Google maps had Mountain View Arkansas clocked out at a 15hr drive from Oxford Michigan. It was going to take quite an effort to get there and back for round 2 of the National Ultra Endurance Series. This would be my first effort at the Syllamoe’s course, so I didn’t really know what to expect. I’d never been to Arkansas, and it’s one of those places only a mountain bike race would bring you to.
The course is very technical and layered with big sharp rocks and gravel. I was a little off the pace heading up the opening dirt road climb, but I figured I would be able to bridge back up once we got into the singletrack. But of course, shortly after we entered the singletrack, I was hit with flat tire #1. Normally the Nano’s hold up pretty well for me and have proven to be a solid choice even on courses like the W101, but this course definitely requires something a little more beefy. It took a little while to fix it. I found myself struggling with the age old debate of a quick blast of C02 and let the stans do the work, or opt for the full on tube change. I chose the latter, and ended up wasting an entire 40 gram canister. Luckily, Dan K dropped me a fresh C02 and I went to work.
So I’m back to rolling down the trail and I’m steadily picking up spots. To be honest, I wasn’t really riding the techy trails all that well. I felt slow, and a little apprehensive about crashing, so I just sort of took my time and picked my way through the brush. Coming down a short descent, it happened again. Flat #2. This time I was stranded with no tube or C02. Luckily with a little begging, I was able to track down a pump, then a few riders later, another tube. I went to work again and got it fixed. Thanks to those who donated for the cause!
OK, so now I’ve lost so much time, that it’s just turned into the principal of finishing this dam thing. I’m rolling along and about to get to aid#5 when it happens again. Flat#3. Holy hell! I have a tube, a pair of C02’s, and a multi-tool. This time I’m getting mid-evil on this thing. I yanked out the flat tube and bit out the valve stem like some sort of possessed flesh eating monster. I peeled open the tube all the way around. Then I took my new tube and wrapped it inside the carcass of the old tube. Voila! Flat fixed for good.

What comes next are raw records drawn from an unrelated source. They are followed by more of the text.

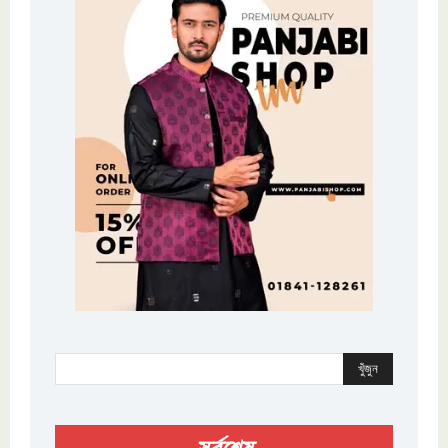
খুঁজুন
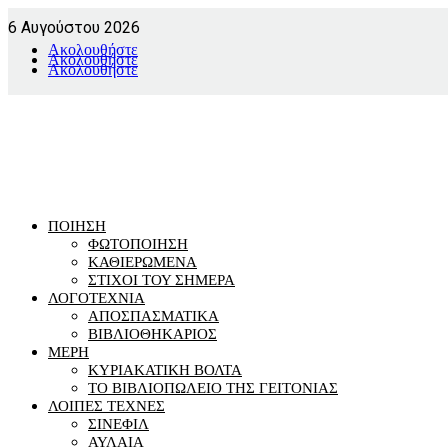
6 Αυγούστου 2026
Ακολουθήστε
Ακολουθήστε
Ακολουθήστε
ΠΟΙΗΣΗ
ΦΩΤΟΠΟΙΗΣΗ
ΚΑΘΙΕΡΩΜΕΝΑ
ΣΤΙΧΟΙ ΤΟΥ ΣΗΜΕΡΑ
ΛΟΓΟΤΕΧΝΙΑ
ΑΠΟΣΠΑΣΜΑΤΙΚΑ
ΒΙΒΛΙΟΘΗΚΑΡΙΟΣ
ΜΕΡΗ
ΚΥΡΙΑΚΑΤΙΚΗ ΒΟΛΤΑ
ΤΟ ΒΙΒΛΙΟΠΩΛΕΙΟ ΤΗΣ ΓΕΙΤΟΝΙΑΣ
ΛΟΙΠΕΣ ΤΕΧΝΕΣ
ΣΙΝΕΦΙΛ
ΑΥΛΑΙΑ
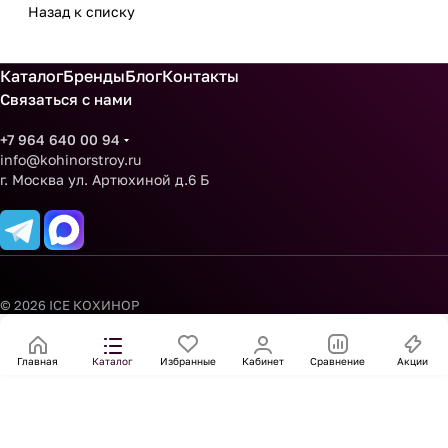
Назад к списку
Каталог
Бренды
Блог
Контакты
Связаться с нами
+7 964 640 00 94
info@kohinorstroy.ru
г. Москва ул. Артюхиной д.6 Б
© 2026 ICE КОХИНОР
Главная
Каталог
Избранные
Кабинет
Сравнение
Акции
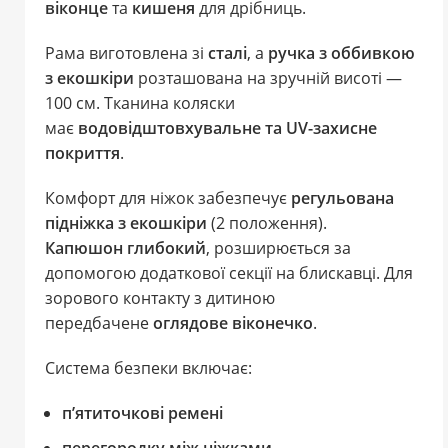
віконце
та
кишеня
для дрібниць.
Рама виготовлена зі
сталі
, а
ручка з оббивкою
з екошкіри
розташована на зручній висоті —
100 см. Тканина коляски
має
водовідштовхувальне та UV-захисне
покриття
.
Комфорт для ніжок забезпечує
регульована
підніжка з екошкіри
(2 положення).
Капюшон глибокий
, розширюється за
допомогою додаткової секції на блискавці. Для
зорового контакту з дитиною
передбачене
оглядове віконечко
.
Система безпеки включає:
п’ятиточкові ремені
перегородку між ніжками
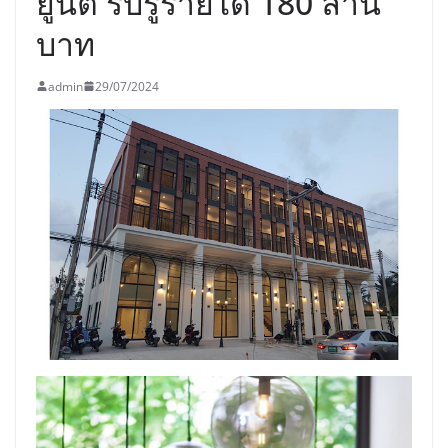
ยูนิต รับรู้รายได้ 180 ล้าน
บาท
admin
29/07/2024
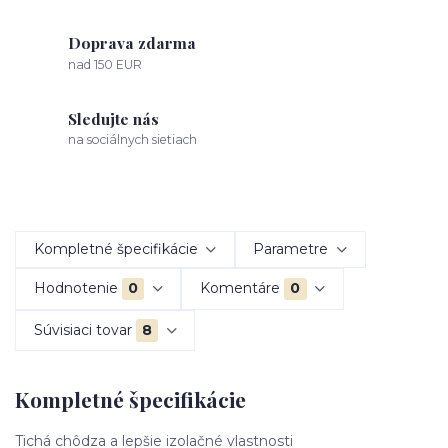
Doprava zdarma
nad 150 EUR
Sledujte nás
na sociálnych sietiach
Kompletné špecifikácie
Parametre
Hodnotenie
0
Komentáre
0
Súvisiaci tovar
8
Kompletné špecifikácie
Tichá chôdza a lepšie izolačné vlastnosti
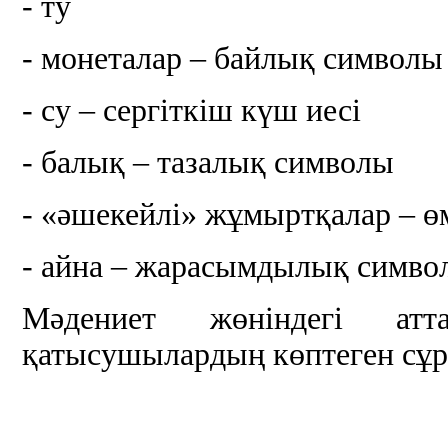
- ту
- монеталар – байлық символы
- су – сергіткіш күш иесі
- балық – тазалық символы
- «әшекейлі» жұмыртқалар – ө
- айна – жарасымдылық симво
Мәдениет жөніндегі ат
қатысушылардың көптеген сұра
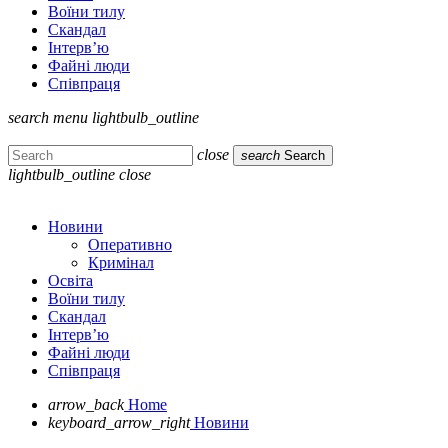
Воїни тилу
Скандал
Інтерв’ю
Файні люди
Співпраця
search
menu
lightbulb_outline
close
search
Search
lightbulb_outline
close
Новини
Оперативно
Кримінал
Освіта
Воїни тилу
Скандал
Інтерв’ю
Файні люди
Співпраця
arrow_back
Home
keyboard_arrow_right
Новини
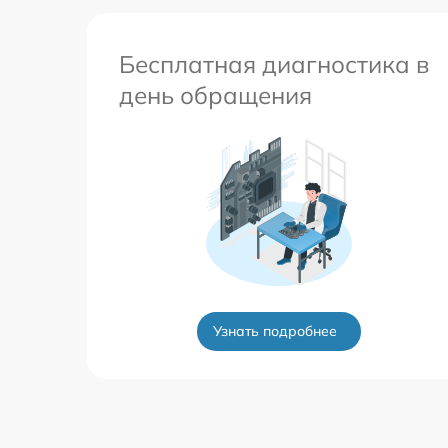
Бесплатная диагностика в
день обращения
Узнать подробнее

The rest of my race was just me bouncing off more rocks just waiting for the finish line to present itself, but I got through it. Then as I was sitting in my folding chair drinking my recovery drink, the front tire flatted again. How ironic. It was just one of those races that made me want to quit racing mountain bikes. It made me feel stupid, like I am wasting my time with all this. 14hrs of driving to a Podunk town in the middle of nowhere, silly course, mechanicals… all we needed was a thunderstorm and it would have made it a complete mountain bike experience. But for every 3 bad races, there’s one good one, and that’s what keeps us coming back.
I had a lot of time to reflect on the drive home, and tried to focus on the positives, rather than the negatives. At least I didn’t hurt myself, it was still a good training effort, we got to see the Ozarks… etc. I thought about other sports, and other athletes, who go through the same kind of struggles. I thought about how fortunate I am to able to compete at such a high level, and how lucky I am to truly experience my passion. No, it’s not stupid, it’s not a waste of time, it’s what I love to do, it’s what gets me out of bed on a Monday morning, and after a bad race, it’s important to keep reminding myself of that. I’ll still keep having my special moments on the bike that we all chase after week in and week out, but it just wasn’t in the cards this past weekend. With that being said, I hope to see you all at NUE round #3 in Ohio, right there with me chasing that perfect race. Happy thoughts.
Dude. True all dat. Nice. I hate blogs that talk about heart rate and left turns and right turns and that climb. Its about the journey. Nicely said Mike! - Dan k.